[GHC] #9481: Linker does not correctly resolve symbols in previously loaded objects
GHC
ghc-devs at haskell.org
Wed Aug 20 10:25:44 UTC 2014
#9481: Linker does not correctly resolve symbols in previously loaded objects
-------------------------------------+-------------------------------------
Reporter: edsko | Owner:
Type: bug | Status: new
Priority: normal | Milestone:
Component: Compiler | Version: 7.8.2
Keywords: | Operating System:
Architecture: Unknown/Multiple | Unknown/Multiple
Difficulty: Unknown | Type of failure:
Blocked By: | None/Unknown
Related Tickets: | Test Case:
| Blocking:
| Differential Revisions:
-------------------------------------+-------------------------------------
'''Summary''': Given two object files (created from C files) A and B,
where B refers to symbols defined in A, if we load B before A, calling
`resolveObjs` after each object file, symbol resolution goes wrong. Full
test case attached.
'''Detailed description''': Consider
{{{#!c
// a.c
#include <stdio.h>
void defined_in_A() {
printf("In A\n");
}
}}}
{{{#!c
// b.c
#include <stdio.h>
void defined_in_A();
void defined_in_B() {
printf("In B\n");
defined_in_A();
printf("In B\n");
}
}}}
and
{{{#!hs
{-# LANGUAGE ForeignFunctionInterface #-}
module Main where
import System.IO
foreign import ccall "defined_in_B" defined_in_B :: IO ()
main :: IO ()
main = defined_in_B
}}}
and we use the GHC API to load the object files `a.o` and `b.o`
(corresponding to `a.c` and `b.c`), calling `resolveObjs` after loading
each object, and then load `Main` and call `Main.main`, everything works
fine (the attached test case contains both `a.c`, `b.c` and `Main.hs` as
well as the test program that calls into the GHC API).
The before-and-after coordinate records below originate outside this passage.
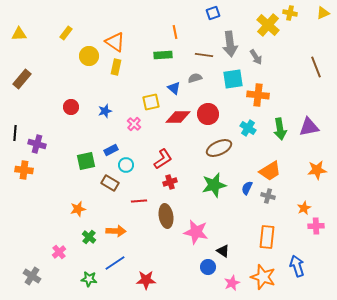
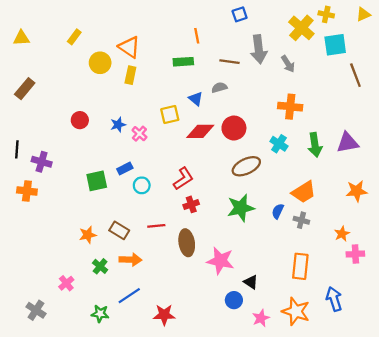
cyan square: (233, 79) -> (335, 45), moved
pink cross: (134, 124) -> (139, 134), moved
brown rectangle: (110, 183) -> (119, 230), moved

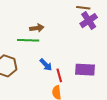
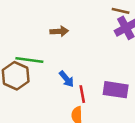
green line: (28, 40) -> (29, 60), moved

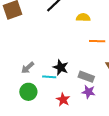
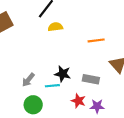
yellow semicircle: (83, 17) -> (55, 27), moved
purple star: (88, 92) -> (97, 106), moved
red star: (63, 100) -> (78, 101), moved

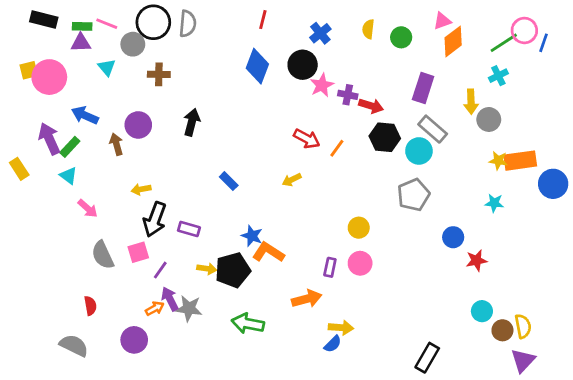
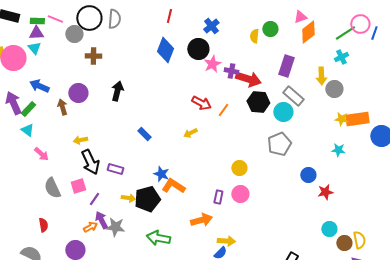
yellow semicircle: (368, 29) -> (254, 36), moved
cyan triangle: (107, 67) -> (34, 48), moved
red arrow: (371, 106) -> (248, 79), size x1.4
black arrow: (155, 219) -> (90, 162), turned -45

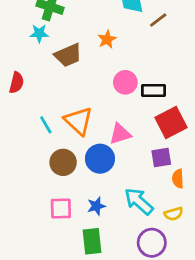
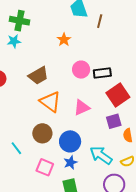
brown line: (158, 20) -> (100, 21), turned -32
brown trapezoid: (68, 55) -> (38, 76), moved
cyan line: (46, 125) -> (16, 148), moved
blue circle: (100, 159) -> (70, 141), moved
pink square: (61, 209) -> (45, 167), turned 30

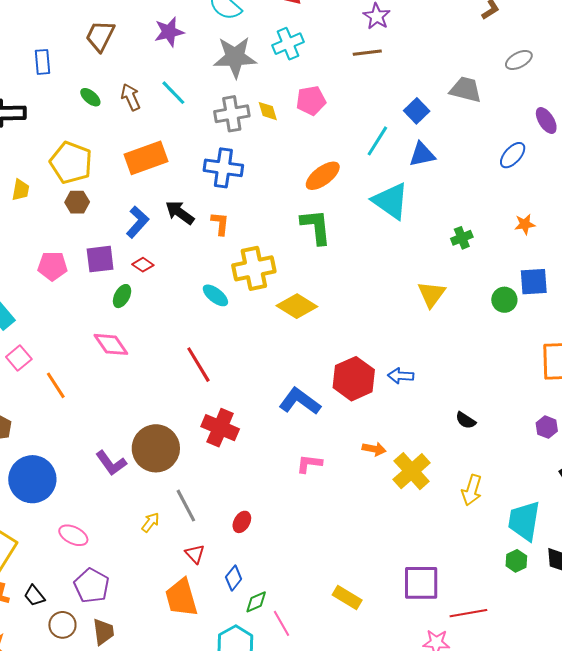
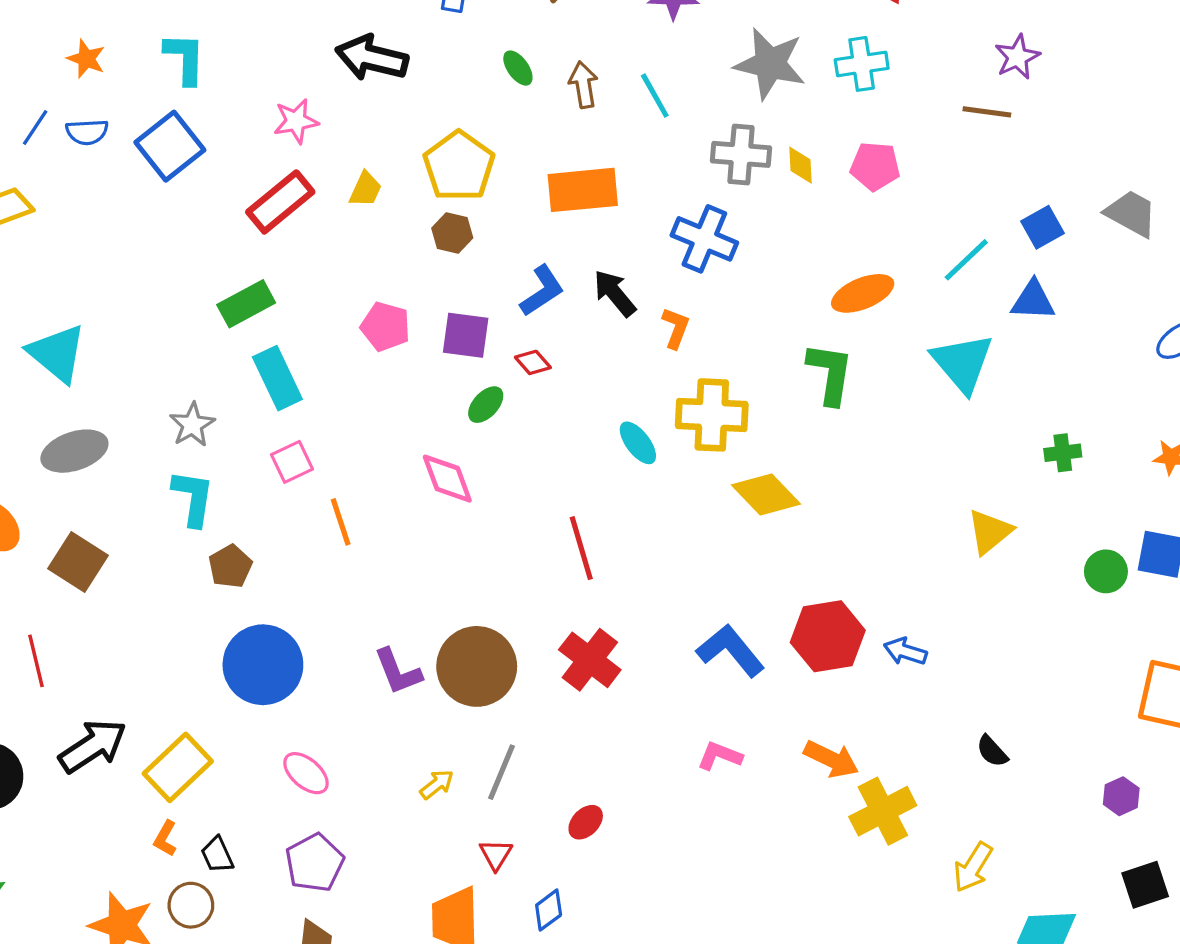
orange arrow: (374, 449) -> (831, 759), size x1.4
gray line: (186, 506) -> (501, 772), turned 36
brown circle: (62, 625) -> (191, 905), moved

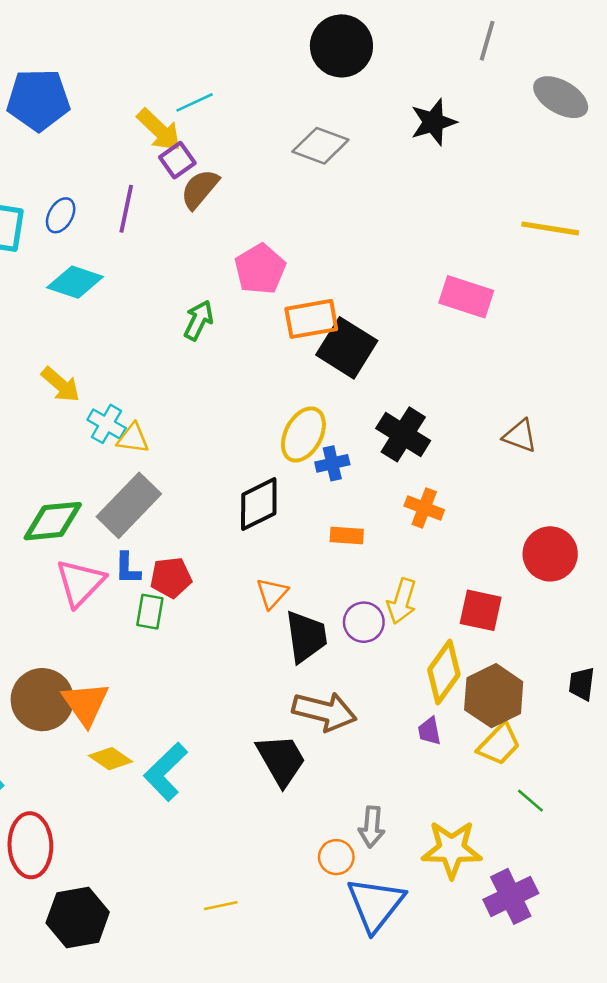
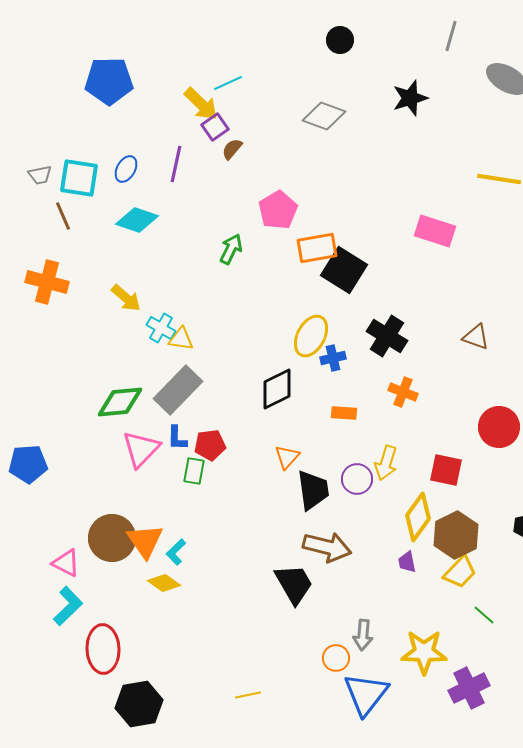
black circle: (341, 46) -> (340, 40), size x0.6
brown semicircle: (200, 189) -> (232, 149), size x0.7
cyan L-shape: (166, 772) -> (176, 552), moved, size x0.6

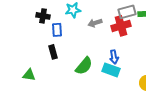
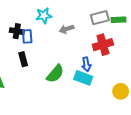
black cross: (43, 16) -> (17, 31), moved
red cross: (121, 26) -> (103, 45), moved

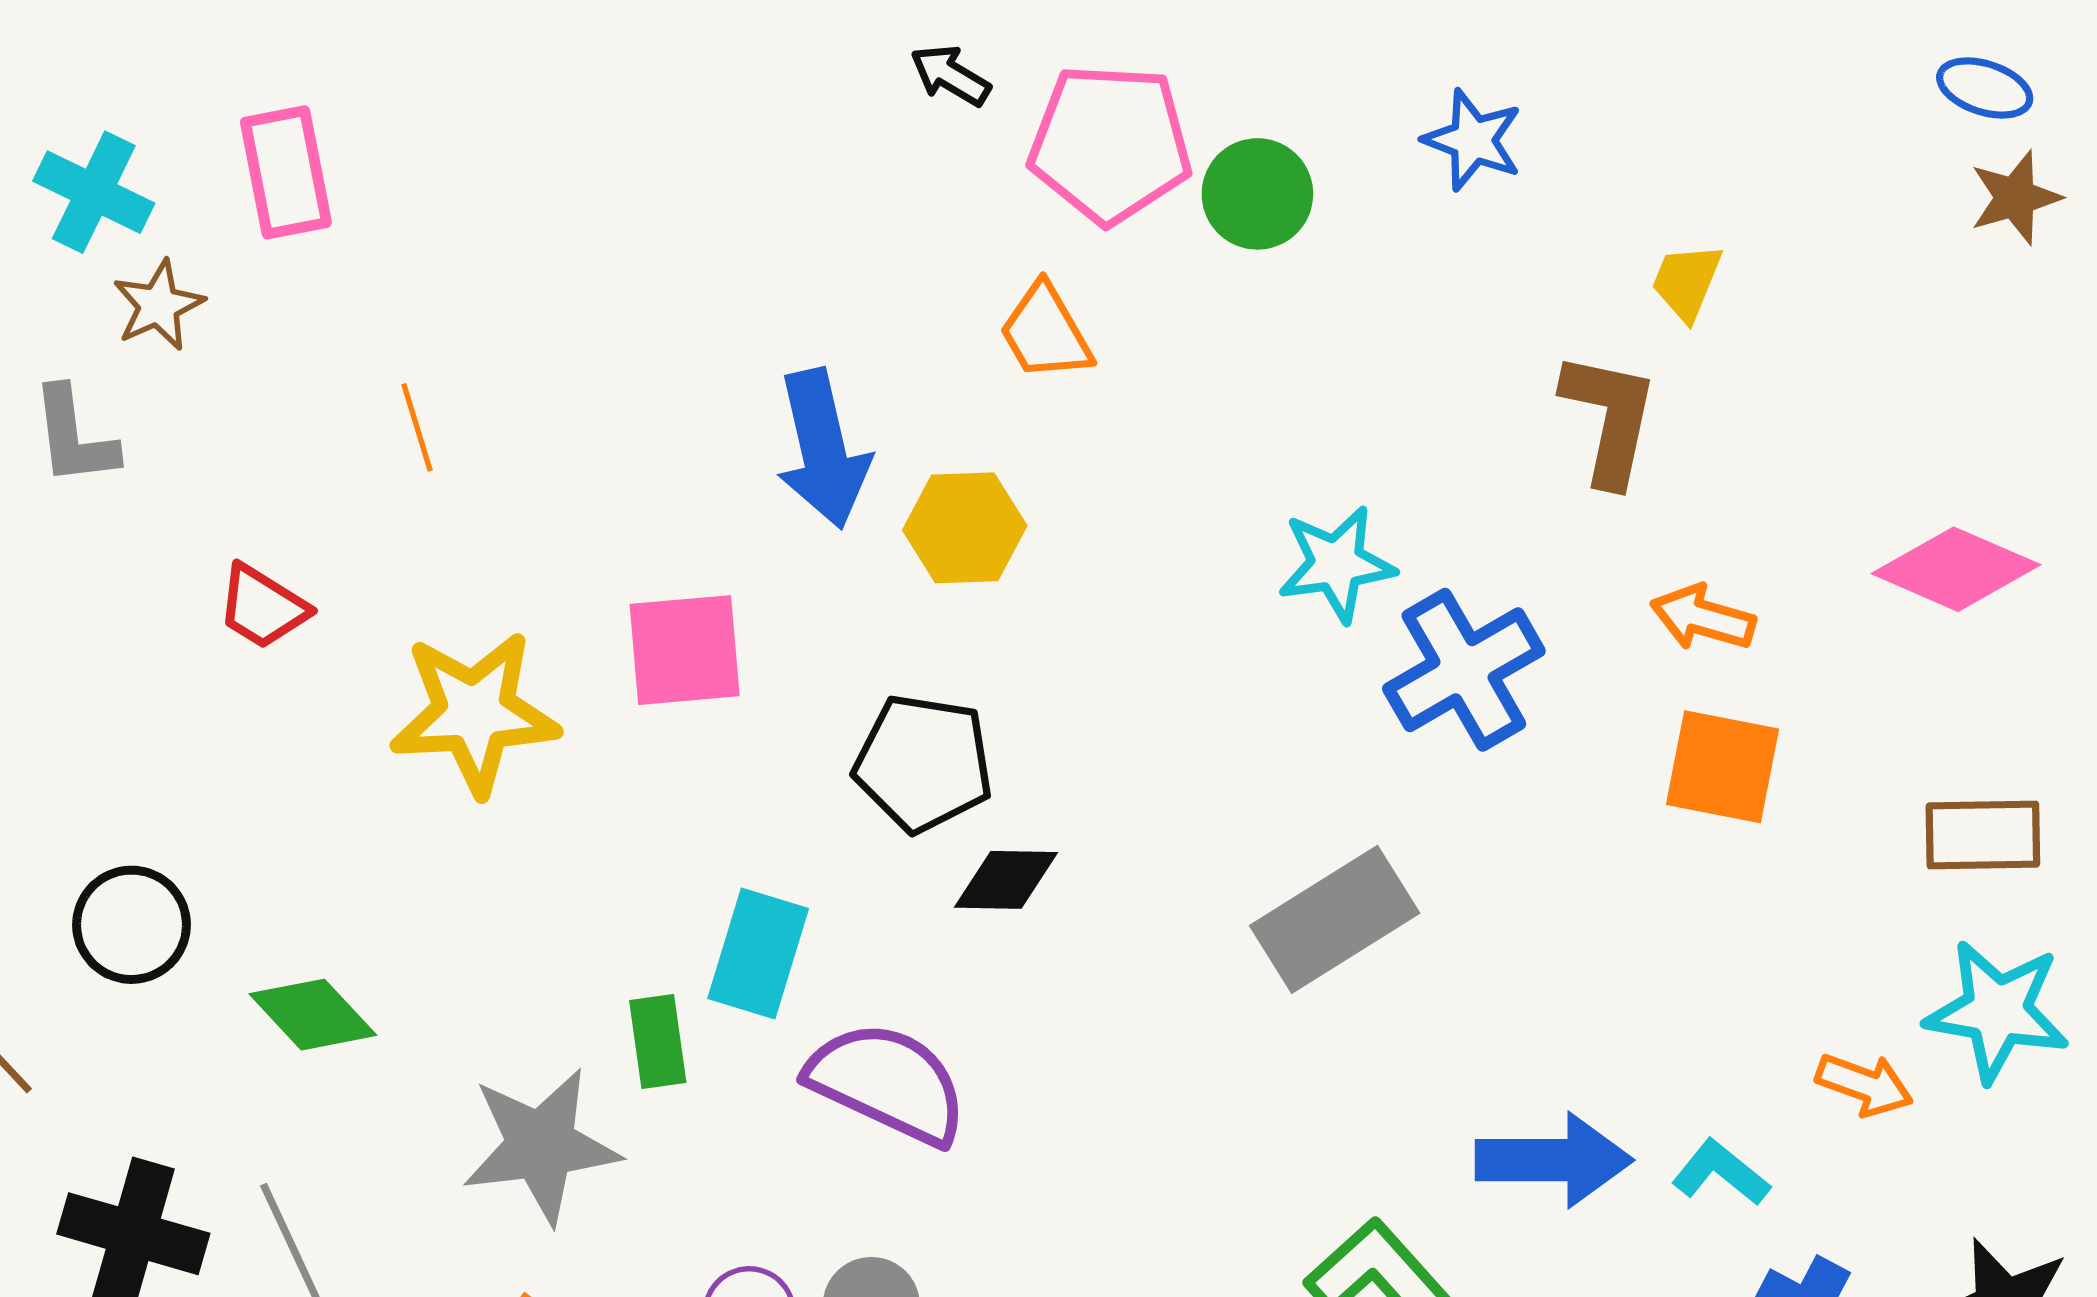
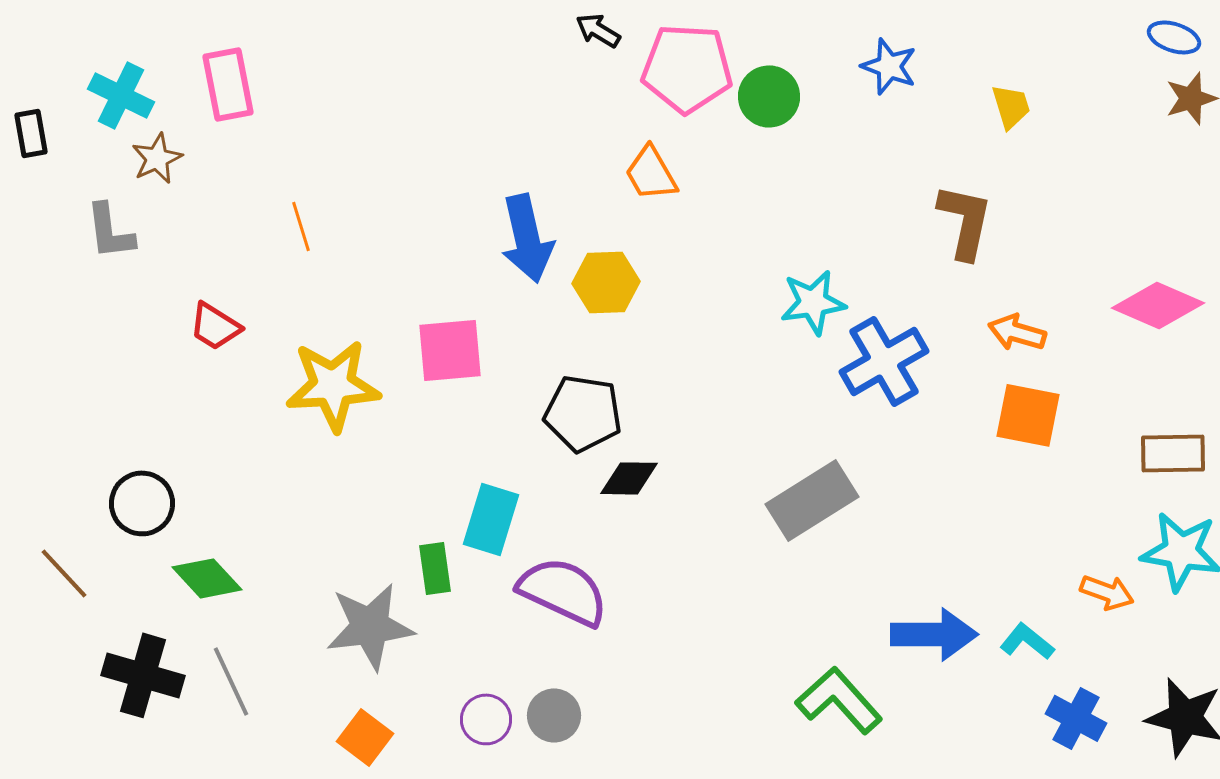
yellow trapezoid: (1687, 282) -> (1011, 106), moved, turned 141
green diamond: (313, 1015) -> (207, 578), moved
However, if we load `b.o` ''before'' `a.o`, things go wrong. When we load
`b.o` and call `resolveObjs` then `resolveObjs` (quite reasonably)
complains that
{{{
lookupSymbol failed in relocateSection (relocate external)
b.o: unknown symbol `_defined_in_A'
}}}
since we haven't loaded `a.o` yet. But when we then load `a.o` and call
`resolveObjs` again, `resolveObjs` reports okay, but something goes wrong
because the program subsequently segfaults.
'''A successful run'''
I took a closer look at what happens exactly. First, let's consider the
test run where we load A before B, and everything works fine, and let's
look at the precise code that we actually execute when `Main.main` does
the foreign call to `defined_in_B`:
{{{
# lldb Linkerbug
Current executable set to 'Linkerbug' (x86_64).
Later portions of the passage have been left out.